Contra-thermodynamic stereochemical editing explained

An organic molecule’s three-dimensional shape often dictates how chemists build it, forcing them to lock in stereochemistry at the same time as forming new bonds. But this can box chemists into using challenging, low-yielding or resource-intensive reactions.

Stereochemical editing is an alternative approach. Here, chemists make late-stage alterations to the 3D arrangement of atoms, for example, by inverting specific stereocentres. This widens the synthetic routes to a given enantiomer, rather than following a linear pathway. Such stereochemical editing can unlock previously hard-to-access stereoisomers or simplify the route to a given enantiomer.

These tools can also offer a faster way to create to collections of molecules with subtle 3D differences, removing the need to synthesise each stereoisomer from scratch.

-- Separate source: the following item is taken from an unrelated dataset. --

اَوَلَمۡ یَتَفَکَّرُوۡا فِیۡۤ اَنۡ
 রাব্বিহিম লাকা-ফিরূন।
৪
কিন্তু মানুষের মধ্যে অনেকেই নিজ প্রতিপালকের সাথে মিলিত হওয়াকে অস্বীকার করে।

Chemists can then test how these tweaks impact a molecule’s properties more quickly, which may be useful in drug development, since a molecule’s shape influences how well it fits into a receptor or enzyme.

Defying thermodynamics

Many stereochemical editing reactions will lead to a product that is more stable – or lower in energy. ‘If you’re breaking bonds and reforming bonds… and those are happening through microscopically identical elementary steps, then the system will necessarily descend into a thermodynamic control regime,’ explains Alison Wendlandt, an organic chemist developing stereochemical editing techniques at Massachusetts Institute of Technology in the US.

She adds that if, however, the reaction happens under kinetic control, this can lead to products that are higher in energy, or ‘contra-thermodynamic’.

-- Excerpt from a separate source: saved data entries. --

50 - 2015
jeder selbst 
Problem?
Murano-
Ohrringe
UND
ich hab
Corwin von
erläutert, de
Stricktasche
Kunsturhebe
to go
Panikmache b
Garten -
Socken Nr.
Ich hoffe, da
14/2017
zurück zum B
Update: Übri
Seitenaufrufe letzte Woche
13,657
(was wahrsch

Converting a racemic mixture into a single enantiomer is inherently contra-thermodynamic as it leads to a decrease in entropy. Epimerisation – where one chiral centre in a molecule with at least two stereocentres changes configuration – can be contra-thermodynamic if the product is higher in energy than the starting material. Unfavourable steric clashes, or the loss of beneficial interactions with other groups or molecules, can result in a higher‑energy product.

How it’s done

There are several ways to do these types of stereochemical editing reactions, but whatever the strategy, a source of energy overcomes the barrier to reach the higher energy or ‘contra-thermodynamic’ product.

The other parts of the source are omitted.